Jacques Ellul, Technology Doomsdayer Before His Time
Imagine for a moment that pretty much everything you think about technology is wrong. That the devices you believed are your friends are in fact your enemies. That they are involved in a vast conspiracy to colonize your mind and steal your soul. That their ultimate aim is to turn you into one of them: a machine.
It’s a staple of science fiction plots, and perhaps the fever dream of anyone who’s struggled too long with a crashing computer.

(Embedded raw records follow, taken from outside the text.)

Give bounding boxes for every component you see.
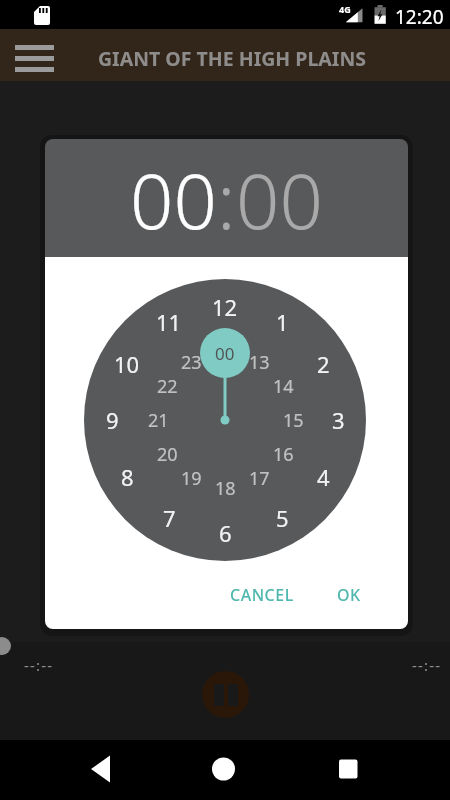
staticText: 00 bbox=[215, 342, 235, 365]
staticText: 3 bbox=[332, 405, 345, 435]
staticText: 9 bbox=[106, 405, 119, 435]
button[interactable]: OK bbox=[314, 575, 384, 615]
staticText: 14 bbox=[273, 374, 294, 399]
staticText: 19 bbox=[181, 466, 202, 491]
button[interactable] bbox=[0, 740, 150, 800]
button[interactable]: CANCEL bbox=[207, 575, 317, 615]
staticText: OK bbox=[337, 584, 361, 606]
staticText: 6 bbox=[219, 518, 232, 548]
staticText: 5 bbox=[276, 503, 289, 533]
staticText: 4 bbox=[317, 462, 330, 492]
staticText: --:-- bbox=[24, 655, 54, 675]
staticText: 1 bbox=[276, 307, 289, 337]
staticText: --:-- bbox=[412, 655, 442, 675]
staticText: 7 bbox=[163, 503, 176, 533]
button[interactable] bbox=[150, 740, 300, 800]
staticText: 10 bbox=[114, 349, 140, 379]
button[interactable] bbox=[300, 740, 450, 800]
staticText: 22 bbox=[157, 374, 178, 399]
staticText: 23 bbox=[181, 350, 202, 375]
staticText: 2 bbox=[317, 349, 330, 379]
staticText: 12 bbox=[212, 292, 238, 322]
staticText: 20 bbox=[157, 442, 178, 467]
staticText: 15 bbox=[283, 408, 304, 433]
staticText: 16 bbox=[273, 442, 294, 467]
button[interactable] bbox=[202, 671, 249, 718]
button[interactable] bbox=[15, 29, 55, 81]
staticText: 8 bbox=[121, 462, 134, 492]
staticText: 13 bbox=[249, 350, 270, 375]
staticText: 12:20 bbox=[395, 4, 444, 30]
staticText: 21 bbox=[148, 408, 169, 433]
staticText: : bbox=[217, 148, 236, 252]
staticText: 4G bbox=[339, 3, 351, 15]
staticText: 11 bbox=[156, 307, 182, 337]
staticText: 00 bbox=[130, 148, 217, 252]
staticText: CANCEL bbox=[230, 584, 294, 606]
staticText: 18 bbox=[215, 476, 236, 501]
staticText: GIANT OF THE HIGH PLAINS bbox=[98, 45, 367, 72]
staticText: 00 bbox=[236, 148, 323, 252]
staticText: 17 bbox=[249, 466, 270, 491]
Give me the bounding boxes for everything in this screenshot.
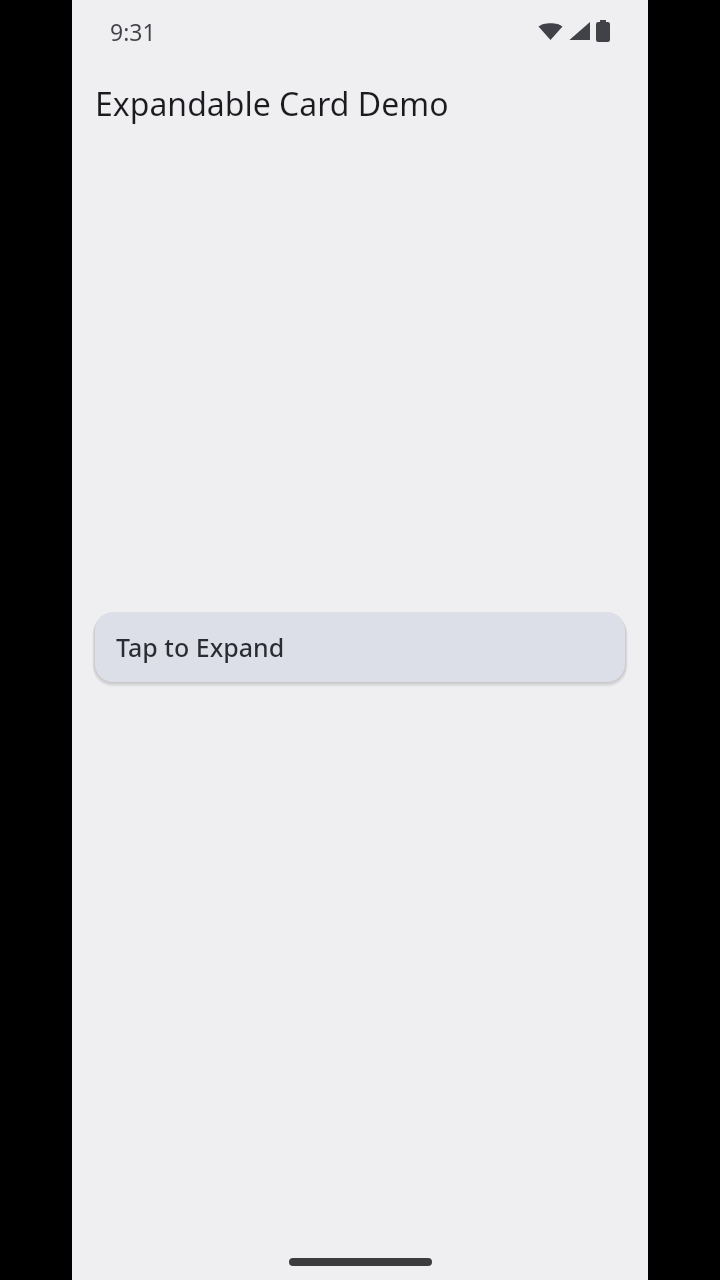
other: Home gesture handle [289, 1258, 432, 1266]
staticText: 9:31 [110, 16, 156, 47]
staticText: Expandable Card Demo [95, 82, 449, 126]
button[interactable]: Tap to Expand [95, 612, 625, 682]
staticText: Tap to Expand [116, 630, 285, 664]
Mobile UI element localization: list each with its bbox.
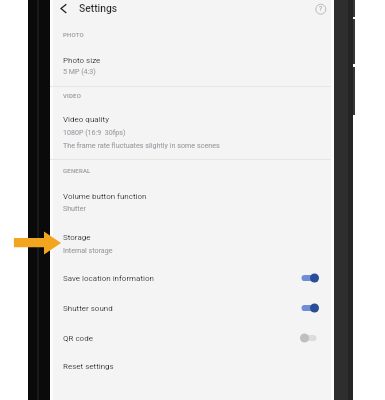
button[interactable]: Volume button function xyxy=(50,182,331,212)
button[interactable]: Video quality xyxy=(50,108,331,158)
staticText: 1080P (16:9 30fps) xyxy=(63,128,126,136)
staticText: Shutter sound xyxy=(63,304,113,313)
staticText: Settings xyxy=(79,2,118,14)
staticText: QR code xyxy=(63,334,93,343)
button[interactable]: QR code xyxy=(50,323,331,353)
staticText: 5 MP (4:3) xyxy=(63,67,96,75)
button[interactable]: Photo size xyxy=(50,46,331,82)
staticText: ? xyxy=(319,5,323,13)
button[interactable]: Save location information xyxy=(50,263,331,293)
staticText: Video quality xyxy=(63,115,109,124)
staticText: Shutter xyxy=(63,204,86,212)
staticText: Volume button function xyxy=(63,192,147,201)
button[interactable]: Reset settings xyxy=(50,352,331,382)
staticText: Internal storage xyxy=(63,246,113,254)
staticText: Storage xyxy=(63,233,91,242)
button[interactable]: Settings xyxy=(74,0,124,20)
staticText: PHOTO xyxy=(63,31,84,38)
staticText: GENERAL xyxy=(63,167,91,174)
button[interactable]: Back xyxy=(54,0,73,19)
staticText: Reset settings xyxy=(63,362,114,371)
staticText: VIDEO xyxy=(63,92,82,99)
button[interactable]: Shutter sound xyxy=(50,293,331,323)
button[interactable]: Help xyxy=(311,0,330,19)
staticText: The frame rate fluctuates slightly in so… xyxy=(63,141,220,149)
staticText: Save location information xyxy=(63,274,154,283)
button[interactable]: Storage xyxy=(50,224,331,256)
staticText: Photo size xyxy=(63,56,101,65)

But that nightmare vision is also a serious intellectual proposition, the legacy of a French social theorist who argued that the takeover by machines is actually happening, and that it’s much further along than we think. His name was Jacques Ellul, and a small but devoted group of followers consider him a genius.
To celebrate the centenary of his birth, a group of Ellul scholars will be gathering today at a conference to be held at Wheaton College near Chicago. The conference title: “Prophet in the Technological Wilderness.”
Ellul, who died in 1994, was the author of a series of books on the philosophy of technology, beginning with “The Technological Society,” published in France in 1954 and in English a decade later. His central argument is that we’re mistaken in thinking of technology as simply a bunch of different machines. In truth, Ellul contended, technology should be seen as a unified entity, an overwhelming force that has already escaped our control. That force is turning the world around us into something cold and mechanical, and—whether we realize it or not—transforming human beings along with it.